True, a depreciating Indian rupee is a positive for Indian IT firms as they are exporters of these services. However, this time around, the actual impact on containing margin compression may be limited. “Margins would see a sequential contraction for most IT companies. This would be partly due to visa costs, wage hikes and return of travel expenses. Rupee depreciation could provide some comfort to margins, but headwinds are far stronger," said Kumar Rakesh, a senior automobile and technology analyst at BNP Paribas Securities India.

What’s more, any negative surprise on margins may result in more earnings downgrades for the sector. Rakesh is of the view that the risk of further earnings downgrades for the sector remains, depending on how disappointing upcoming results and global macro data are. “Consensus earnings downgrades for FY23 this year have been in the 1-7% range which, we feel, does not capture the recession risks yet," he added.

Note that recent commentary by global IT giant Accenture points to the demand conditions remaining robust. Amid strong demand, attrition rates would also remain elevated for the industry, at least in the near term. To tackle this, Indian IT companies have been on a hiring spree, especially freshers. In general, the net hiring pace for IT companies has increased in the last three years.

Analysts note that hiring more freshers improves the employee pyramid for IT companies and bodes well for margins, but benefits will show over a period of time.
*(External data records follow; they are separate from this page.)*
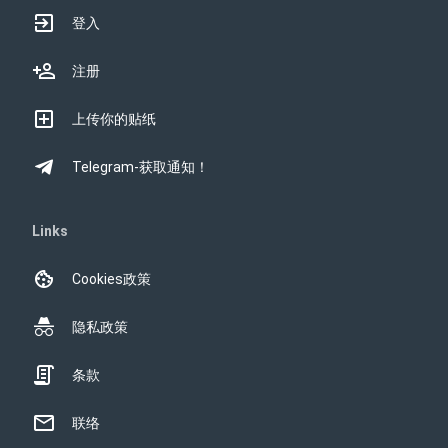
登入
注册
上传你的贴纸
Telegram-获取通知！
Links
Cookies政策
隐私政策
条款
联络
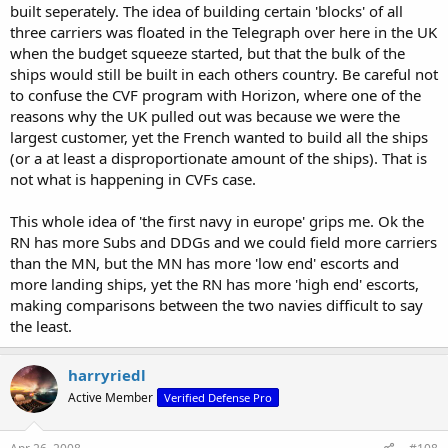
built seperately. The idea of building certain 'blocks' of all
three carriers was floated in the Telegraph over here in the UK
when the budget squeeze started, but that the bulk of the
ships would still be built in each others country. Be careful not
to confuse the CVF program with Horizon, where one of the
reasons why the UK pulled out was because we were the
largest customer, yet the French wanted to build all the ships
(or a at least a disproportionate amount of the ships). That is
not what is happening in CVFs case.
This whole idea of 'the first navy in europe' grips me. Ok the
RN has more Subs and DDGs and we could field more carriers
than the MN, but the MN has more 'low end' escorts and
more landing ships, yet the RN has more 'high end' escorts,
making comparisons between the two navies difficult to say
the least.
harryriedl
Active Member
Verified Defense Pro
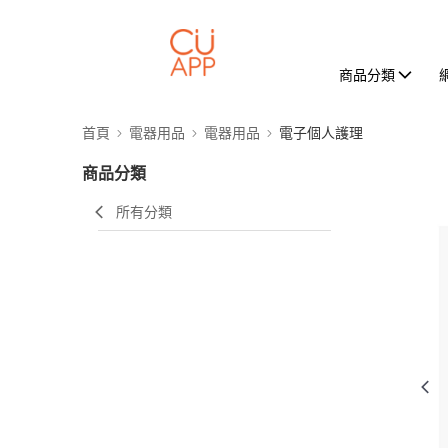
商品分類
首頁
電器用品
電器用品
電子個人護理
商品分類
所有分類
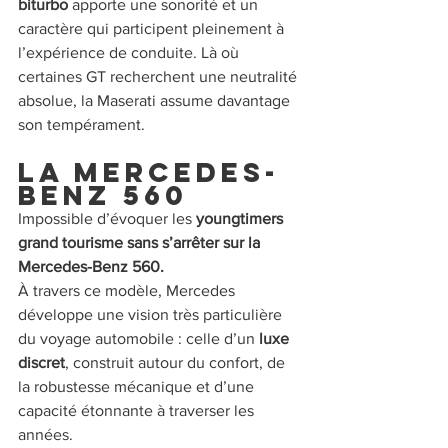
biturbo 
apporte une sonorité et un 
caractère qui participent pleinement à 
l’expérience de conduite. Là où 
certaines GT recherchent une neutralité 
absolue, la Maserati assume davantage 
son tempérament.
La Mercedes-
Benz 560
Impossible d’évoquer les 
youngtimers 
grand tourisme sans s’arrêter sur la 
Mercedes-Benz 560.
À travers ce modèle, Mercedes 
développe une vision très particulière 
du voyage automobile : celle d’un 
luxe 
discret
, construit autour du confort, de 
la robustesse mécanique et d’une 
capacité étonnante à traverser les 
années.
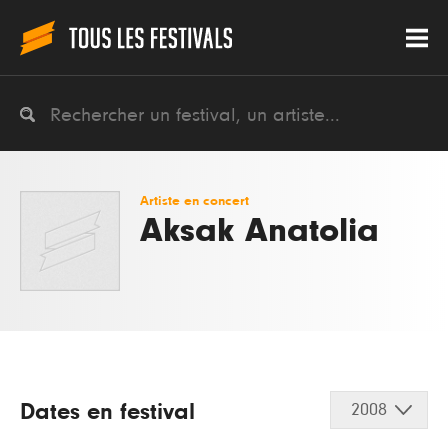
Artiste en concert
Aksak Anatolia
Dates en festival
2008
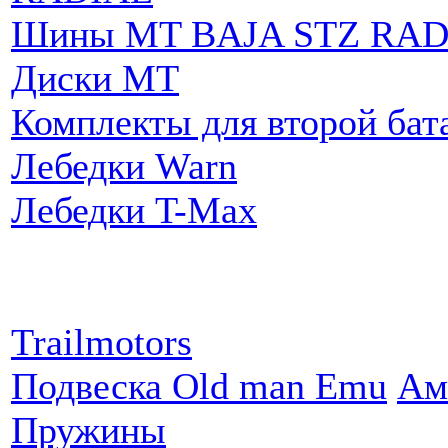
Шины MT BAJA STZ RAD
Диски MT
Комплекты для второй бат
Лебедки Warn
Лебедки T-Max
Партнеры:
Trailmotors
Подвеска Old man Emu
Ам
Пружины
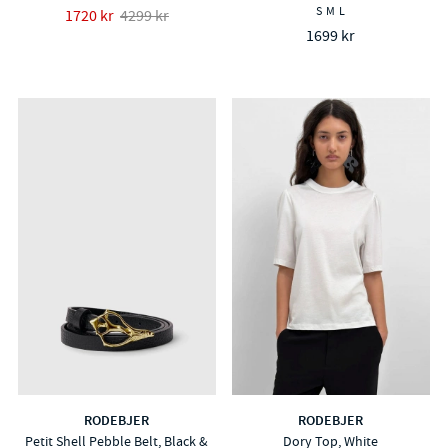
S
M
L
1720 kr
4299 kr
1699 kr
RODEBJER
RODEBJER
Petit Shell Pebble Belt, Black &
Dory Top, White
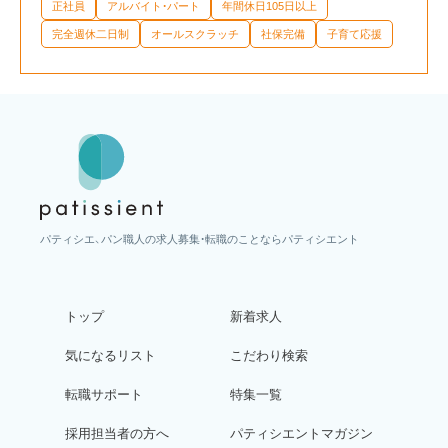
正社員
アルバイト・パート
年間休日105日以上
完全週休二日制
オールスクラッチ
社保完備
子育て応援
パティシエ、パン職人の求人募集・転職のことならパティシエント
トップ
新着求人
気になるリスト
こだわり検索
転職サポート
特集一覧
採用担当者の方へ
パティシエントマガジン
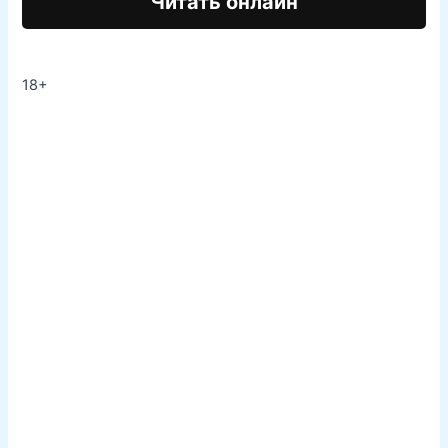
Читать онлайн
18+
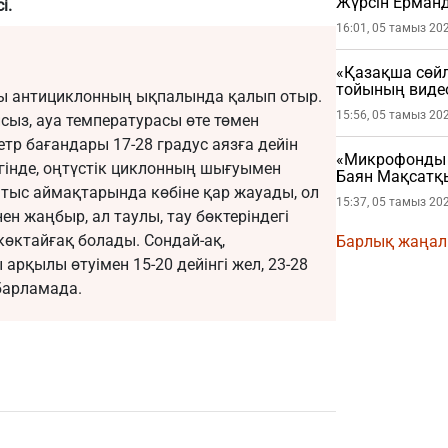
Жүрсін Ерман
і.
16:01, 05 тамыз 20
«Қазақша сөйл
тойының виде
сы антициклонның ықпалында қалып отыр.
15:56, 05 тамыз 20
сыз, ауа температурасы өте төмен
тр бағандары 17-28 градус аязға дейін
«Микрофонды ж
ігінде, оңтүстік циклонның шығуымен
Баян Мақсатқы
тыс аймақтарында көбіне қар жауады, ол
15:37, 05 тамыз 20
нен жаңбыр, ал таулы, тау бөктеріндегі
өктайғақ болады. Сондай-ақ,
Барлық жаңа
рқылы өтуімен 15-20 дейінгі жел, 23-28
абарламада.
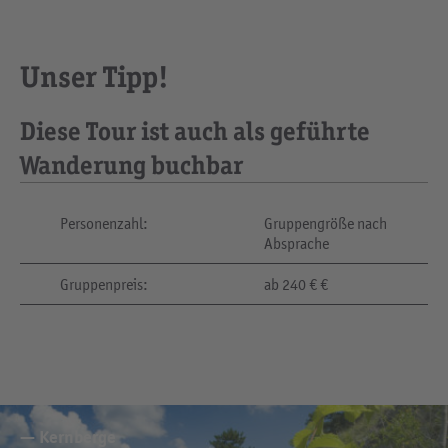
Unser Tipp!
Diese Tour ist auch als geführte
Wanderung buchbar
Personenzahl:
Gruppengröße nach
Absprache
Gruppenpreis:
ab 240 € €
Kernberge
Diebeskrippe
Kernberghorizontale
Fürstenbrunnen
Steinkreuz
Fuchsturm auf dem Hausberg
Fuchsturm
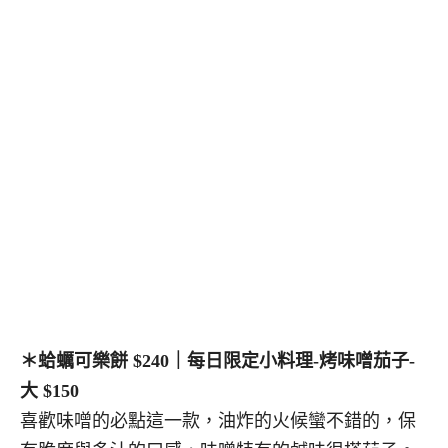
＊蛤蠣可樂餅 $240｜每日限定小料理-烤味噌茄子-
大 $150
喜歡味噌的必點這一款，油炸的火候蠻不錯的，保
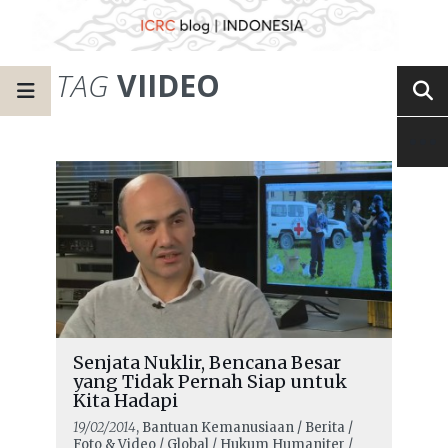
TAG
VIIDEO
Senjata Nuklir, Bencana Besar
yang Tidak Pernah Siap untuk
Kita Hadapi
19/02/2014
, Bantuan Kemanusiaan / Berita /
Foto & Video / Global / Hukum Humaniter /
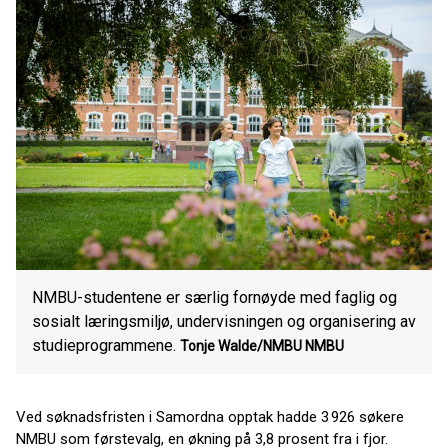
NMBU-studentene er særlig fornøyde med faglig og
sosialt læringsmiljø, undervisningen og organisering av
studieprogrammene.
Tonje Walde/NMBU
NMBU
Ved søknadsfristen i Samordna opptak hadde 3 926 søkere
NMBU som førstevalg, en økning på 3,8 prosent fra i fjor.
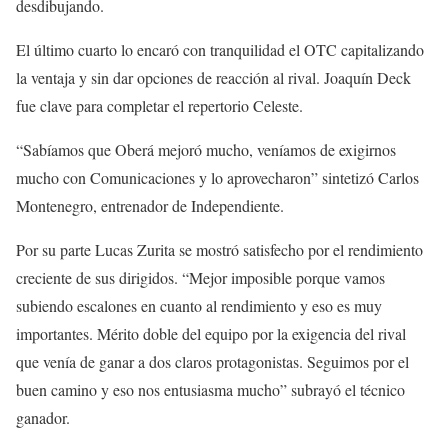
desdibujando.
El último cuarto lo encaró con tranquilidad el OTC capitalizando
la ventaja y sin dar opciones de reacción al rival. Joaquín Deck
fue clave para completar el repertorio Celeste.
“Sabíamos que Oberá mejoró mucho, veníamos de exigirnos
mucho con Comunicaciones y lo aprovecharon” sintetizó Carlos
Montenegro, entrenador de Independiente.
Por su parte Lucas Zurita se mostró satisfecho por el rendimiento
creciente de sus dirigidos. “Mejor imposible porque vamos
subiendo escalones en cuanto al rendimiento y eso es muy
importantes. Mérito doble del equipo por la exigencia del rival
que venía de ganar a dos claros protagonistas. Seguimos por el
buen camino y eso nos entusiasma mucho” subrayó el técnico
ganador.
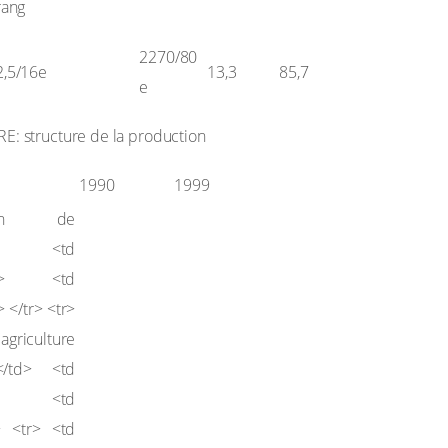
rang
2270/80
2,5/16e
13,3
85,7
e
 structure de la production
1990
1999
on de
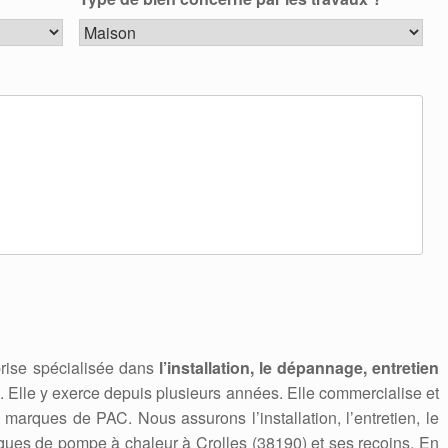
rise spécialisée dans
l’installation, le dépannage, entretien
. Elle y exerce depuis plusieurs années. Elle commercialise et
marques de PAC. Nous assurons l’installation, l’entretien, le
ues de pompe à chaleur à Crolles (38190) et ses recoins. En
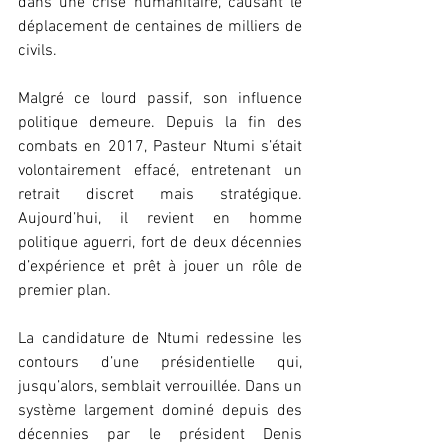
dans une crise humanitaire, causant le 
déplacement de centaines de milliers de 
civils.
Malgré ce lourd passif, son influence 
politique demeure. Depuis la fin des 
combats en 2017, Pasteur Ntumi s’était 
volontairement effacé, entretenant un 
retrait discret mais stratégique. 
Aujourd’hui, il revient en homme 
politique aguerri, fort de deux décennies 
d’expérience et prêt à jouer un rôle de 
premier plan.
La candidature de Ntumi redessine les 
contours d’une présidentielle qui, 
jusqu’alors, semblait verrouillée. Dans un 
système largement dominé depuis des 
décennies par le président Denis 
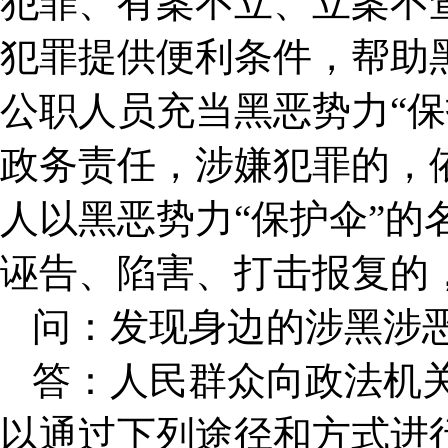
犯罪、有案不立、立案不
犯罪提供便利条件，帮助
公职人员充当黑恶势力“保
政务责任，涉嫌犯罪的，
人以黑恶势力“保护伞”的
诬告、陷害、打击报复的
问：发现身边的涉黑涉
答：人民群众向政法机
以通过下列途径和方式进行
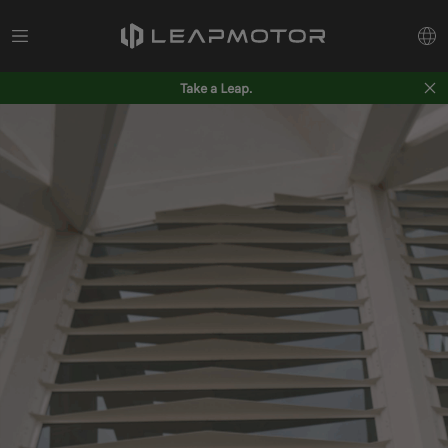
Take a Leap.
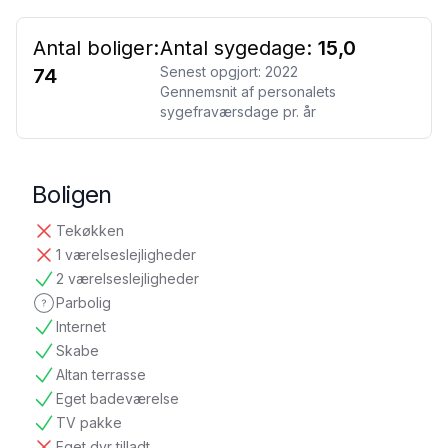
Antal boliger:
Antal sygedage:
15,0
Senest opgjort:
2022
74
Gennemsnit af personalets
sygefraværsdage pr. år
Boligen
Tekøkken
ikke tilgængelig
1 værelseslejligheder
ikke tilgængelig
2 værelseslejligheder
tilgængelig
Parbolig
ikke oplyst
Internet
tilgængelig
Skabe
tilgængelig
Altan terrasse
tilgængelig
Eget badeværelse
tilgængelig
TV pakke
tilgængelig
Eget dyr tilladt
Another tailwind for margins could come from price hikes. A report by ICICI Direct Research points out that price hikes have been a part of active discussions of firms with their clients and some of them are getting price hikes in a few pockets. However, any meaningful price hike is yet to come, added the report.

Meanwhile, the Nifty IT index has declined by 28% so far in this calendar year. The fear of a slowdown in FY24 earnings, if not a full-fledged recession, is likely to keep IT stocks under pressure in the short term, said analysts. Expectedly, the steep correction in IT stocks has led to a decline in their valuations. Bloomberg data shows that the shares of Tata Consultancy Services Ltd, Infosys Ltd and Wipro Ltd are trading at FY24 price-to-earnings (PE) multiples of 25x, 21x and 15x, respectively. While the valuations of IT companies look reasonable now, in the event of steeper earnings downgrades, price-to-earnings multiples could further moderate.